Introduction
How often is it that you’re writing a Data Pipeline and then you wish you could do something contingently? Something that only happens if a set of conditions are satisfied?
Hopefully, not that often! Airflow has supported this type of functionality via the AirflowBranchPython Operator. Many other workflow Orchestration tools have followed suit. Prefect have Conditional Flows, Dagster have DyanmicOutput, and in Orchestra we facilitate Branching based on status.
This leads us to the most important question: Why?
Why bother at all with branching, thereby making your pipeline more complicated than it needs to be. We’ll see there are actually some pretty incredible use-cases, especially for folks that are looking for a greater amount of automation in their lives.

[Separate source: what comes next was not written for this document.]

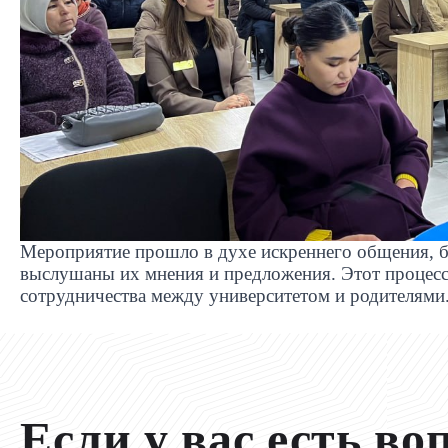
Мероприятие прошло в духе искреннего общения, 
выслушаны их мнения и предложения. Этот процес
сотрудничества между университетом и родителями
Если у вас есть во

A quick example of Branching in Airflow
Before diving in to use-cases, we’ll use the below code as a reference so we can understand how branching works in practice.
from airflow import DAG
from airflow.operators.dummy import DummyOperator
from airflow.operators.python import BranchPythonOperator
from datetime import datetime
def choose_branch(**kwargs):
value = kwargs['ti'].xcom_pull(task_ids='check_value')
if value > 10:
return 'path_a'
else:
return 'path_b'
default_args = {
'owner': 'airflow',
'start_date': datetime(2023, 1, 1),
'retries': 1,
}
dag = DAG('example_branching', default_args=default_args, schedule_interval='@daily')
start = DummyOperator(task_id='start', dag=dag)
check_value = PythonOperator(
task_id='check_value',
python_callable=lambda: 15, # Example condition value
dag=dag
)
branch_task = BranchPythonOperator(
task_id='branch_task',
provide_context=True,
python_callable=choose_branch,
dag=dag,
)
path_a = DummyOperator(task_id='path_a', dag=dag)
path_b = DummyOperator(task_id='path_b', dag=dag)
end = DummyOperator(task_id='end', dag=dag)
start >> check_value >> branch_task >> [path_a, path_b] >> end
The choose_branch
button function returns a different value depending on a task value that is stored in an xcom (a temporary data store for tasks).
The branch_task
is actually a separate task, that invokes a python callable (in this case the choose_branch
function). By specifying the variables path_a
and path_b
, and finally adding these as the possible outputs in array format to the branch_task, Airflow knows how to branch based on the branching logic.
Automating Model Training and Deployment
Branching is really powerful in the Machine Learning and Data Science world.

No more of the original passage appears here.